È diverso il comportamento dei Sadducei e dei Farisei: ai primi interessa la risposta perché devono rendere conto ai loro capi, in essi si nota, infatti, una certa indifferenza personale. Non vi è quella ostilità che si manifesta già dall'inizio nei Farisei, che incominciano ad essere aggressivi.
Il nome "Sadducei" viene ricordato solo una volta in Marco e un'altra volta in Luca a proposito dell'episodio ricordato più sopra. Matteo, oltre a ricordarli in tale occasione, li cita parlando della predicazione del Battista²⁴ e dopo la moltiplicazione dei pani²⁵.

Caiafa e i sacerdoti furono coloro che condannarono a morte Gesù e perseguitarono pure i primi cristiani²⁶. Non si deve però per questo addossare, tutta la responsabilità della morte di Gesù ai Sadducei, sebbene questi fossero più rigidi nell'applicare le leggi e meno propensi alla clemenza dei Farisei.

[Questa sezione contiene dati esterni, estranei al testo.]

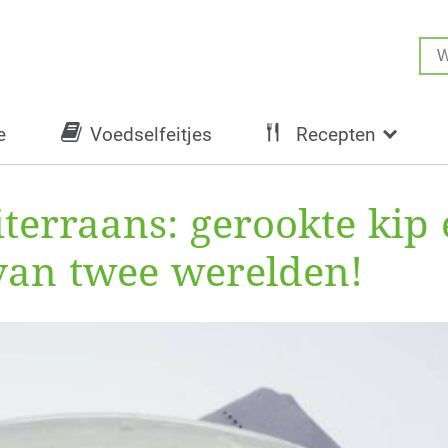
e
Voedselfeitjes
Recepten
terraans: gerookte kip
 van twee werelden!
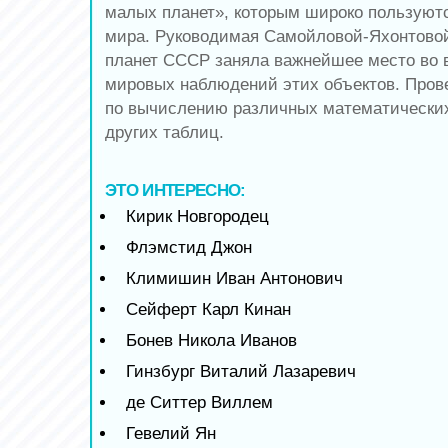
малых планет», которым широко пользуютс
мира. Руководимая Самойловой-Яхонтово
планет СССР заняла важнейшее место во 
мировых наблюдений этих объектов. Пров
по вычислению различных математических
других таблиц.
ЭТО ИНТЕРЕСНО:
Кирик Новгородец
Флэмстид Джон
Климишин Иван Антонович
Сейферт Карл Кинан
Бонев Никола Иванов
Гинзбург Виталий Лазаревич
де Ситтер Виллем
Гевелий Ян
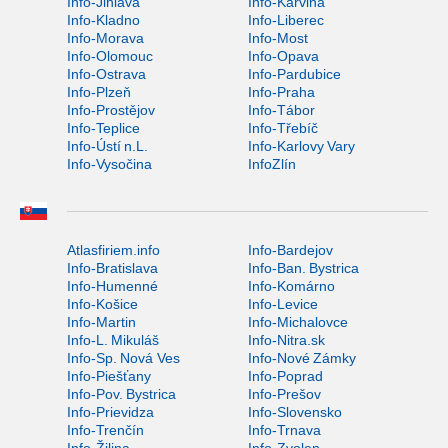
Info-Jihlava
Info-Karviná
Info-Kladno
Info-Liberec
Info-Morava
Info-Most
Info-Olomouc
Info-Opava
Info-Ostrava
Info-Pardubice
Info-Plzeň
Info-Praha
Info-Prostějov
Info-Tábor
Info-Teplice
Info-Třebíč
Info-Ústí n.L.
Info-Karlovy Vary
Info-Vysočina
InfoZlín
Atlasfiriem.info
Info-Bardejov
Info-Bratislava
Info-Ban. Bystrica
Info-Humenné
Info-Komárno
Info-Košice
Info-Levice
Info-Martin
Info-Michalovce
Info-L. Mikuláš
Info-Nitra.sk
Info-Sp. Nová Ves
Info-Nové Zámky
Info-Piešťany
Info-Poprad
Info-Pov. Bystrica
Info-Prešov
Info-Prievidza
Info-Slovensko
Info-Trenčín
Info-Trnava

Si pensa che siano stati i Farisei, e non i Sadducei, i nemici più acerrimi di Gesù. Tutto il c. 23 di Matteo conferma questa opinione. È vero che la dottrina farisaica si avvicinava maggiormente a quella predicata dal Maestro; però le note che si opposero maggiormente allo Spirito di Cristo, sincero, umile ed interiore, furono l'ipocrisia, l'apparato esterno e la casistica illimitata propria dei Farisei.